Work to complete: Below are records that contain pictures; transcribe the text exactly and omit the pictures.

Recorded information:

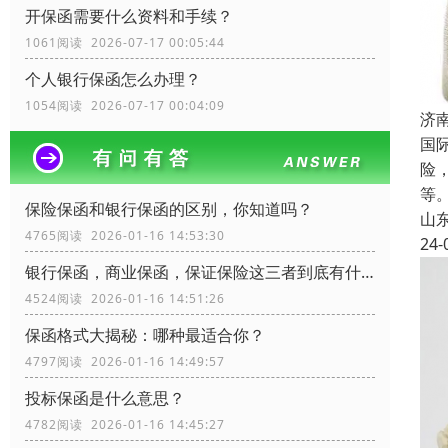
开保函需要什么资料和手续？
1061阅读 2026-07-17 00:05:44
个人银行保函怎么办理？
1054阅读 2026-07-17 00:04:09
济
国
险
等
保险保函和银行保函的区别，你知道吗？
山
4765阅读 2026-01-16 14:53:30
24-
银行保函，商业保函，保证保险这三者到底有什么区别？
4524阅读 2026-01-16 14:51:26
保函格式大揭秘：哪种最适合你？
4797阅读 2026-01-16 14:49:57
投标保函是什么意思？
4782阅读 2026-01-16 14:45:27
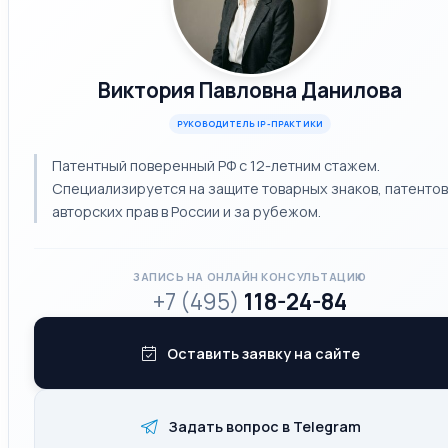
Виктория Павловна Данилова
РУКОВОДИТЕЛЬ IP-ПРАКТИКИ
Патентный поверенный РФ с 12-летним стажем.
Специализируется на защите товарных знаков, патентов
авторских прав в России и за рубежом.
ЗАПИСЬ НА ОНЛАЙН КОНСУЛЬТАЦИЮ
+7 (495)
118-24-84
Оставить заявку на сайте
Задать вопрос в Telegram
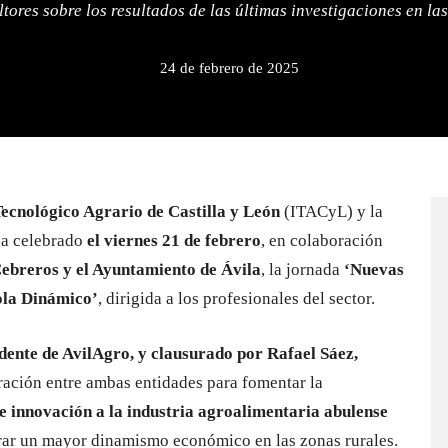
ultores sobre los resultados de las últimas investigaciones en las
24 de febrero de 2025
Tecnológico Agrario de Castilla y León
(ITACyL) y la
ha celebrado
el viernes 21 de febrero
, en colaboración
breros y el Ayuntamiento de Ávila
, la jornada
‘Nuevas
ola Dinámico’
, dirigida a los profesionales del sector.
idente de AvilAgro, y clausurado por Rafael Sáez,
ración entre ambas entidades para fomentar la
e innovación a la industria agroalimentaria abulense
erar un mayor dinamismo económico en las zonas rurales.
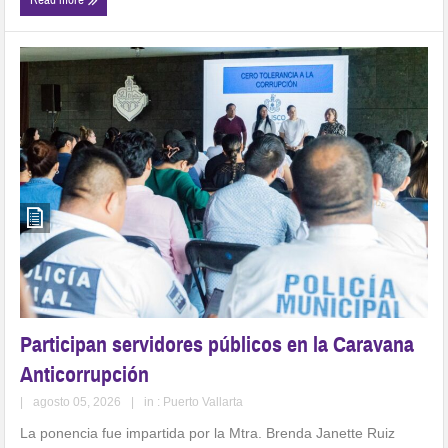
Participan servidores públicos en la Caravana
Anticorrupción
|
agosto 05, 2026
|
in :
Puerto Vallarta
La ponencia fue impartida por la Mtra. Brenda Janette Ruiz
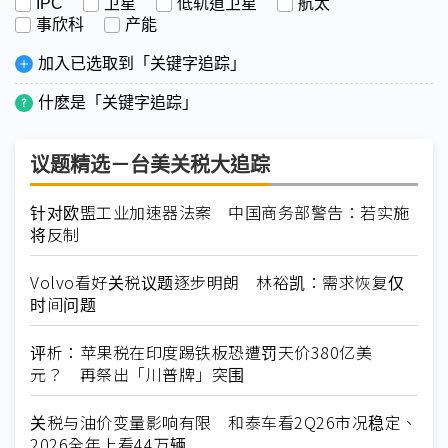
IPC
卫星
低轨道卫星
航太
事欣科
产能
加入已选取到「关键字追踪」
什麽是「关键字追踪」
议题精选－台美关税大追踪
针对欧盟工业加速器法案 中国商务部警告：若实施
将反制
Volvo看好关税议题逐步明朗 林裕凯：需求恢复仅
时间问题
评析：苹果税在印度踢铁板恐遭罚天价380亿美
元？ 再祭出「川普牌」突围
关税与油价变量影响有限 和泰车看2Q26市况稳定、
2026全年上看44万辆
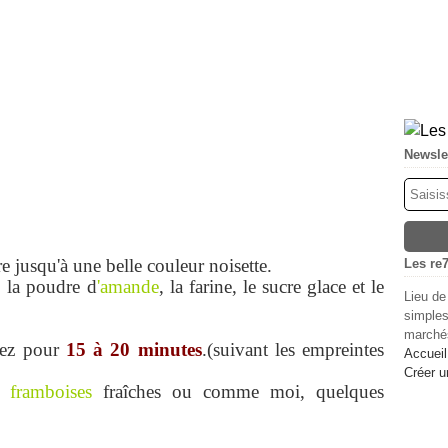
Newsle
 jusqu'à une belle couleur noisette.
Les re7
, la poudre d
'amande
,
la farine, le sucre glace et le
Lieu de
simples
.
marchés
ez pour
15 à 20 minutes
.(suivant les empreintes
Accueil
Créer u
framboises
fraîches ou comme moi, quelques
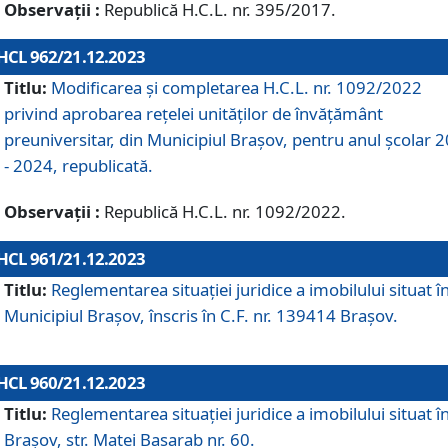
Observații :
Republică H.C.L. nr. 395/2017.
HCL 962/21.12.2023
Titlu:
Modificarea și completarea H.C.L. nr. 1092/2022
privind aprobarea rețelei unităților de învăţământ
preuniversitar, din Municipiul Braşov, pentru anul școlar 
- 2024, republicată.
Observații :
Republică H.C.L. nr. 1092/2022.
HCL 961/21.12.2023
Titlu:
Reglementarea situației juridice a imobilului situat î
Municipiul Brașov, înscris în C.F. nr. 139414 Brașov.
HCL 960/21.12.2023
Titlu:
Reglementarea situației juridice a imobilului situat î
Brașov, str. Matei Basarab nr. 60.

Answer for this exercise:
开保函需要什么资料和手续？
1061阅读 2026-07-17 00:05:44
个人银行保函怎么办理？
1054阅读 2026-07-17 00:04:09
济
国
险
等
保险保函和银行保函的区别，你知道吗？
山
4765阅读 2026-01-16 14:53:30
24-
银行保函，商业保函，保证保险这三者到底有什么区别？
4524阅读 2026-01-16 14:51:26
保函格式大揭秘：哪种最适合你？
4797阅读 2026-01-16 14:49:57
投标保函是什么意思？
4782阅读 2026-01-16 14:45:27
Виктория Павловна Данилова
РУКОВОДИТЕЛЬ IP-ПРАКТИКИ
Патентный поверенный РФ с 12-летним стажем.
Специализируется на защите товарных знаков, патентов
авторских прав в России и за рубежом.
ЗАПИСЬ НА ОНЛАЙН КОНСУЛЬТАЦИЮ
+7 (495)
118-24-84
Оставить заявку на сайте
Задать вопрос в Telegram
ultores sobre los resultados de las últimas investigaciones en las
24 de febrero de 2025
Tecnológico Agrario de Castilla y León
(ITACyL) y la
ha celebrado
el viernes 21 de febrero
, en colaboración
breros y el Ayuntamiento de Ávila
, la jornada
‘Nuevas
ola Dinámico’
, dirigida a los profesionales del sector.
idente de AvilAgro, y clausurado por Rafael Sáez,
ración entre ambas entidades para fomentar la
e innovación a la industria agroalimentaria abulense
erar un mayor dinamismo económico en las zonas rurales.
Participan servidores públicos en la Caravana
Anticorrupción
|
agosto 05, 2026
|
in :
Puerto Vallarta
La ponencia fue impartida por la Mtra. Brenda Janette Ruiz
IPC
卫星
低轨道卫星
航太
事欣科
产能
加入已选取到「关键字追踪」
什麽是「关键字追踪」
议题精选－台美关税大追踪
针对欧盟工业加速器法案 中国商务部警告：若实施
将反制
Volvo看好关税议题逐步明朗 林裕凯：需求恢复仅
时间问题
评析：苹果税在印度踢铁板恐遭罚天价380亿美
元？ 再祭出「川普牌」突围
关税与油价变量影响有限 和泰车看2Q26市况稳定、
2026全年上看44万辆
Newsle
 jusqu'à une belle couleur noisette.
Les re7
, la poudre d
'amande
,
la farine, le sucre glace et le
Lieu de
simples
.
marchés
ez pour
15 à 20 minutes
.(suivant les empreintes
Accueil
Créer u
framboises
fraîches ou comme moi, quelques
Observații :
Republică H.C.L. nr. 395/2017.
HCL 962/21.12.2023
Titlu:
Modificarea și completarea H.C.L. nr. 1092/2022
privind aprobarea rețelei unităților de învăţământ
preuniversitar, din Municipiul Braşov, pentru anul școlar 
- 2024, republicată.
Observații :
Republică H.C.L. nr. 1092/2022.
HCL 961/21.12.2023
Titlu:
Reglementarea situației juridice a imobilului situat î
Municipiul Brașov, înscris în C.F. nr. 139414 Brașov.
HCL 960/21.12.2023
Titlu:
Reglementarea situației juridice a imobilului situat î
Brașov, str. Matei Basarab nr. 60.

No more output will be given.